In an earlier post, we looked at how the invisible force of corporate gravity can grow over the years, making it nearly impossible to accomplish anything beyond what is traditional for an organization.
Corporate Innovation vs. Corporate Gravity
Organizations are now turning to innovation to help drive corporate growth for the future. Employees are being encouraged to “think outside the box” to come up with new ideas for running the company. Because everyone is capable of creativity, employees can easily “stretch” their thinking to identify creative opportunities for innovation. And the results are impressive.
We worked with a company recently that had created more than two dozen Innovation Teams to explore creative opportunities for growth. They were very successful at coming up with a large portfolio of exciting new concepts in areas that were brand new to the organization.
But then corporate gravity reared its ugly head. When asked to select from the portfolio what they wanted to work on, most of these Innovation Teams selected the safe ideas, the familiar ideas, ideas that were closest to their current business. The invisible force of corporate gravity that permeates the culture of any organization pulled them in, kept them from wandering too far home.

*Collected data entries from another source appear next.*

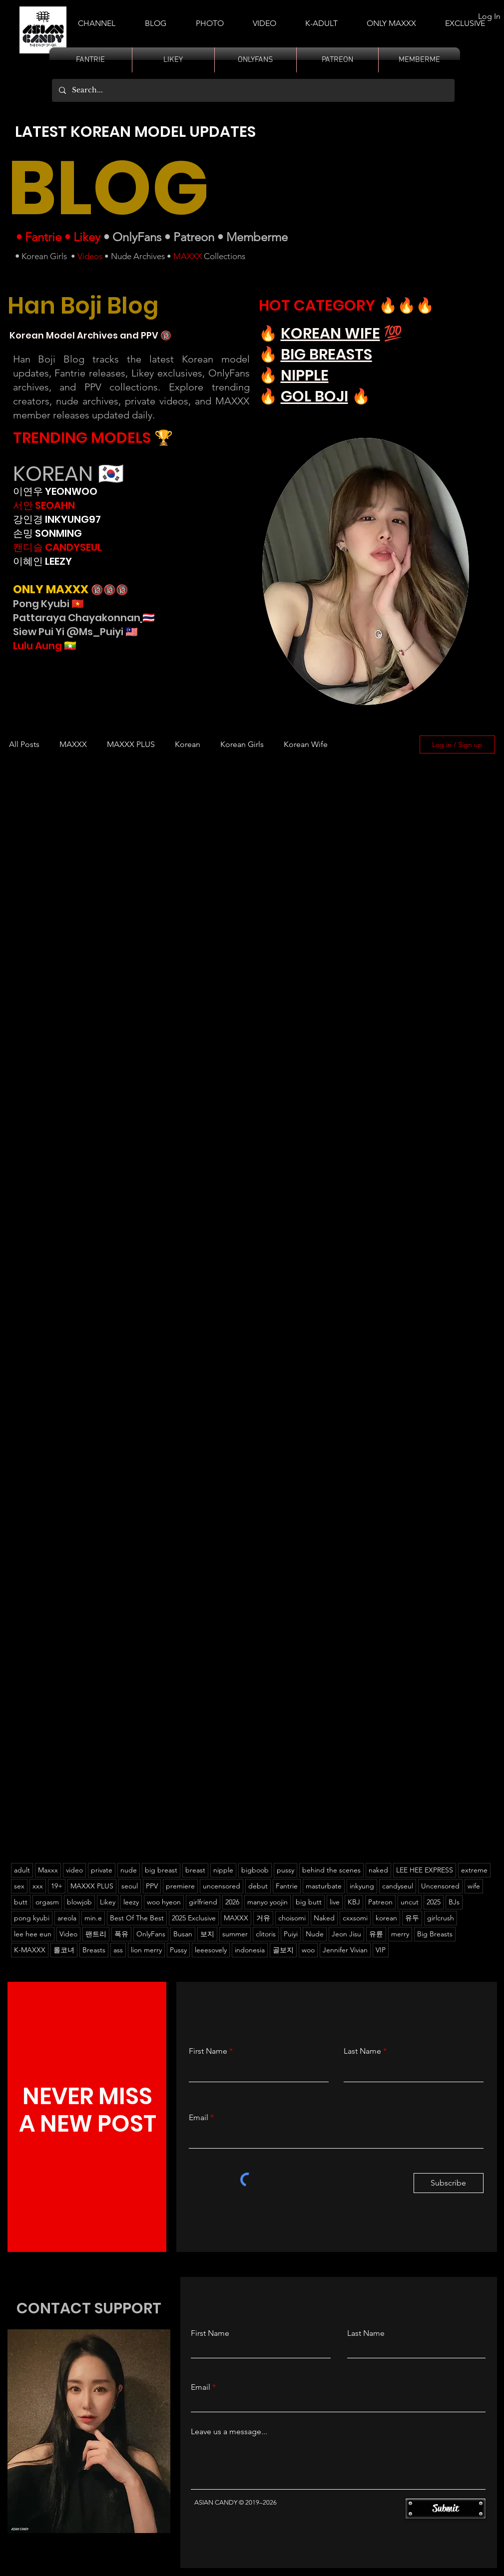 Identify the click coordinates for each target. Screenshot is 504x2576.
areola (66, 1917)
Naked (324, 1917)
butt (20, 1901)
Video (68, 1933)
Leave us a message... (229, 2432)
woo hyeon (164, 1901)
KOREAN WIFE (330, 333)
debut (258, 1885)
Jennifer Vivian (345, 1949)
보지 (207, 1933)
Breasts (93, 1949)
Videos (89, 256)
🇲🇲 (69, 646)
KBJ (354, 1901)
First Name (208, 2051)
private (101, 1869)
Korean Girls (44, 256)
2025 (434, 1901)
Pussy (178, 1949)
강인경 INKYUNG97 (57, 519)
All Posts (24, 744)
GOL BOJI (314, 396)
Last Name (362, 2051)
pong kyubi (31, 1917)
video (74, 1869)
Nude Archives (138, 256)
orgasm (47, 1901)
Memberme (257, 237)
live (335, 1901)
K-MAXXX (29, 1949)
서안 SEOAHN (44, 505)
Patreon (193, 237)
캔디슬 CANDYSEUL (57, 547)
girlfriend (203, 1901)
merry (400, 1933)
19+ (56, 1885)
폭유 (121, 1933)
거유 (263, 1917)
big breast (161, 1869)
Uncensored (440, 1885)
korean (386, 1917)
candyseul (397, 1885)
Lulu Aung (37, 646)
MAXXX (187, 256)
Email (198, 2118)
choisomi (292, 1917)
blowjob (79, 1901)
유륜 (376, 1933)
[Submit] (446, 2509)
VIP (381, 1949)
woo (308, 1949)
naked (378, 1869)
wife (474, 1885)
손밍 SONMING (47, 533)
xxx (37, 1885)
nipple (223, 1869)
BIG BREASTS (326, 354)
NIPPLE (305, 375)
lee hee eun (32, 1933)
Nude (315, 1933)
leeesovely (211, 1949)
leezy (131, 1901)
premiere (180, 1885)
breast (195, 1869)
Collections (223, 256)
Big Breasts (435, 1933)
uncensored (221, 1885)
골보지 (283, 1949)
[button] (321, 18)
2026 (232, 1901)
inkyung (362, 1885)
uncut (410, 1901)
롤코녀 (63, 1949)
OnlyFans (136, 237)
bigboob (255, 1869)
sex (19, 1885)
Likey (86, 237)
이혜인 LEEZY (42, 561)
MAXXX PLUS (131, 744)
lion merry (146, 1949)
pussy (285, 1869)
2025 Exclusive (194, 1917)
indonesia (250, 1949)
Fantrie (43, 237)
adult (22, 1869)
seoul (129, 1885)
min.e (93, 1917)
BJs (454, 1901)
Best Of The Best (137, 1917)
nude (128, 1869)
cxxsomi (355, 1917)
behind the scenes (331, 1869)
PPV (152, 1885)
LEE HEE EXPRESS (424, 1869)
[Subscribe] (449, 2183)
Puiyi (291, 1933)
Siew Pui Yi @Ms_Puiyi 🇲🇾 (75, 632)
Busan (182, 1933)
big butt (309, 1901)
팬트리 (95, 1933)
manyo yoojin (267, 1901)
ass (118, 1949)
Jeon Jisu (346, 1933)
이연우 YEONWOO (55, 491)
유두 (412, 1917)
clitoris (266, 1933)
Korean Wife (306, 744)
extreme (474, 1869)
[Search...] (253, 90)
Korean (187, 744)
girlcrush (440, 1917)
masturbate (324, 1885)
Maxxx (48, 1869)
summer (235, 1933) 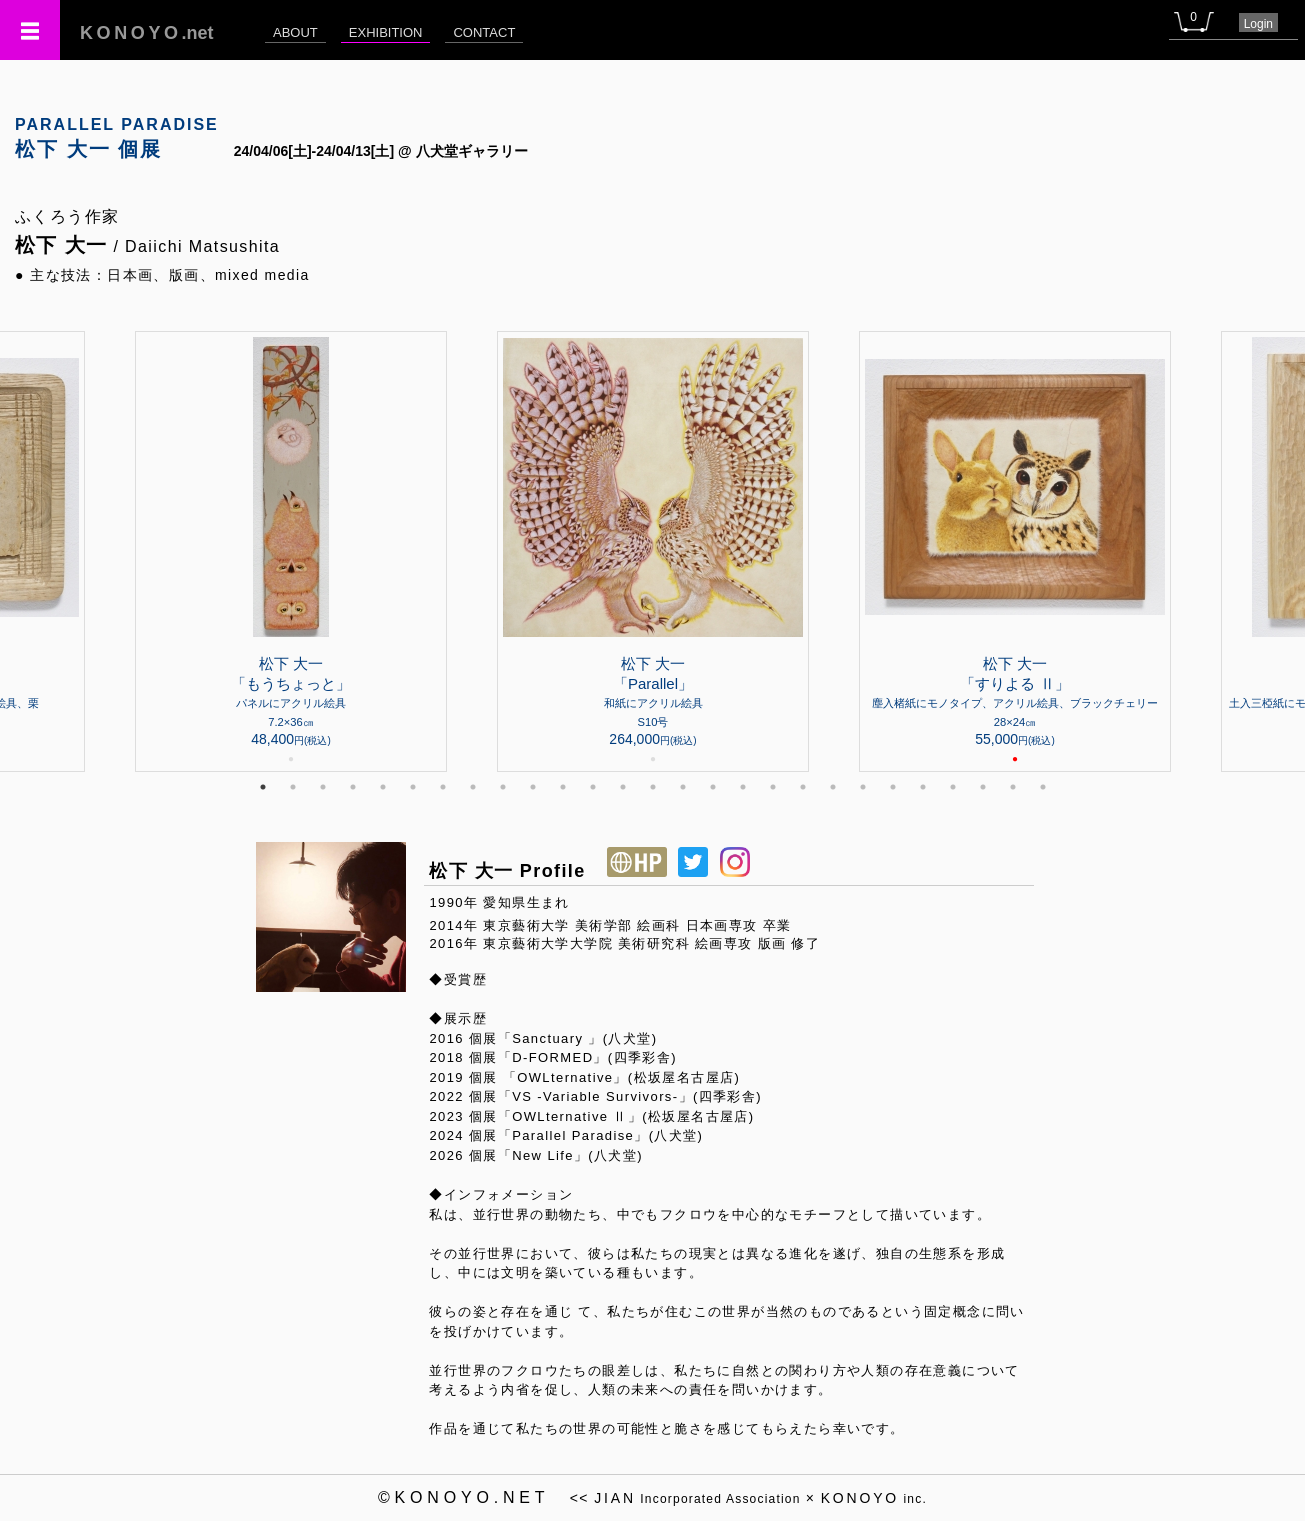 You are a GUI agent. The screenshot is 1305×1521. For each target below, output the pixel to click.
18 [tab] (773, 787)
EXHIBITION (386, 32)
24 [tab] (953, 787)
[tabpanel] (653, 551)
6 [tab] (413, 787)
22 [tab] (893, 787)
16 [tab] (713, 787)
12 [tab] (593, 787)
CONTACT (484, 32)
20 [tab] (833, 787)
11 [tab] (563, 787)
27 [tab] (1043, 787)
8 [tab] (473, 787)
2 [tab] (293, 787)
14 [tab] (653, 787)
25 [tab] (983, 787)
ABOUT (295, 32)
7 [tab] (443, 787)
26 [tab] (1013, 787)
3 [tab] (323, 787)
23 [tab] (923, 787)
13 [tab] (623, 787)
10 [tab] (533, 787)
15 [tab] (683, 787)
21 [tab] (863, 787)
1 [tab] (263, 787)
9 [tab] (503, 787)
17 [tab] (743, 787)
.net (147, 33)
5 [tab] (383, 787)
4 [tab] (353, 787)
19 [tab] (803, 787)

Overcoming Corporate Gravity
Most teams do not realize the impact of corporate gravity on their work. Making team members aware of this force and having them commit to overcoming it will help make them more innovative.
But that is not enough. There is only one force in an organization that can overcome the force of corporate gravity —a mandate for innovation from senior executives. By creating a goal for innovative products (e.g., 25% of annual revenue from products introduced in the past 3 years), it forces the organization to push for the more innovative breakthrough ideas versus the safer incremental ones.
If you are not a senior executive, you can still overcome corporate gravity in your work group with a “wildcard” approach. Whenever you ask for a recommendation or a proposal, insist on receiving two options —the “safe” option that would be created by corporate gravity and a “wildcard option” that defies corporate gravity. Asking for a wildcard is equivalent to asking, “If you had no resource constraints and were asked to double the business, what would you recommend?”
Knowing that question will be asked of them will cause people to go against the natural force of corporate gravity and explore new worlds of innovation. Worlds without gravity.
Have you experienced innovation winning out over corporate gravity?